FInished “The Den” by Ben Jackson. I enjoyed playing Ben Jackson’s game “Lunium” in 2023, and looked forward to trying this one. “Lunium” showcased Jackson’s graphic design skills, an exceptional graphics based puzzler in the classic tradition of “escape room” games. Lots of codebreaking and numbers based puzzles.
“The Den” is different in most ways from “Lunium”, the most significant difference being “The Den” has no graphics. “The Den” is similar to “Lunium” in a few ways, which I’ll detail further on, but the most important similarity is the level of professional-quality design and polish that went into both projects. These are both comercial quality games. “The Den” does everything I value in a choice game well, and does most things I value from interactive fiction exceptionally well. “The Den” is the best Twine game I’ve played so far this competition, and possibly the best Twine game I’ve ever played.
The setting is an underground bunker, beginning to fall apart during a series of earthquakes. The two protagonists, adolescent-young adults, Aiden and Vee are separated at first, but later connected by computer link, and then in person, before being separated again. By that point of the game, the player has the option to switch back and forth between the two characters, much like the classic “Fireboy and Watergirl” series, or Paul O’Brien’s “Earth and Sky” superhero interactive fiction.
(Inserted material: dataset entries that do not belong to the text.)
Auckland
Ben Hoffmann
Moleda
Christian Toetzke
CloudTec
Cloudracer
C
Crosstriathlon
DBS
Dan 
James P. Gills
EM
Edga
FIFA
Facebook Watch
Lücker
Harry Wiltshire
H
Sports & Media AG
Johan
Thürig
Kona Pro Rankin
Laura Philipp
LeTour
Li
Each character depends on the actions and choices of the other to escape their predicament before “Father” wakes up.
Who is “Father”, you ask? To answer that would be to spoil too much. Leave it to say he is an authority figure within the underground complex, who exists mostly (but not altogether) off screen during the game, and whose uncertain motives or moral code add drama and tension to the story.
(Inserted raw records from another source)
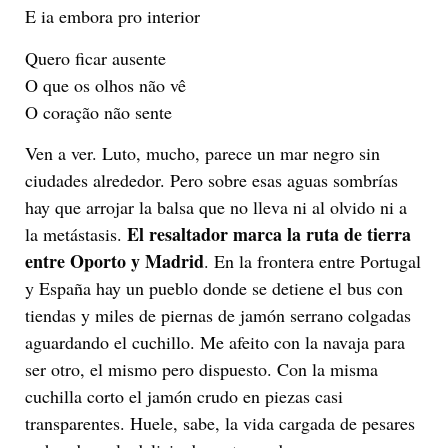
E ia embora pro interior
Quero ficar ausente
O que os olhos não vê
O coração não sente
Ven a ver. Luto, mucho, parece un mar negro sin
ciudades alrededor. Pero sobre esas aguas sombrías
hay que arrojar la balsa que no lleva ni al olvido ni a
El resaltador marca la ruta de tierra
la metástasis.
entre Oporto y Madrid
. En la frontera entre Portugal
y España hay un pueblo donde se detiene el bus con
tiendas y miles de piernas de jamón serrano colgadas
aguardando el cuchillo. Me afeito con la navaja para
ser otro, el mismo pero dispuesto. Con la misma
cuchilla corto el jamón crudo en piezas casi
transparentes. Huele, sabe, la vida cargada de pesares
What I value in interactive fiction includes
-descriptive writing
-story telling
-player agency
-some light puzzles and game-like quality to assist with pacing and tension, but ideally the game design integrates with the story-telling.
-maybe some higher level symbolism or meaning to keep me thinking after I finish.
These are all quality features that “Lunium” and “The Den” share in common. “Lunium” was purely an escape room adventure with a twist at the end. “The Den” is much longer game (took me about four hours), and to call it merely an “escape room” cheats it of its emotional signficance. It is an escape room of sorts: the two characters must escape their crumbling bunker, and there are a series of codebreaking puzzles along the way. But the length of the game ensures a more gradual story arc, with correspondingly more thorough development of charcter, tension, and symbolic meaning.
Without giving much more away, “The Den” combines post-apocalyptic horror, coming of age story, and allusions to the Western literary canon in a manner that will likely give this game some lasting influence on future IF design.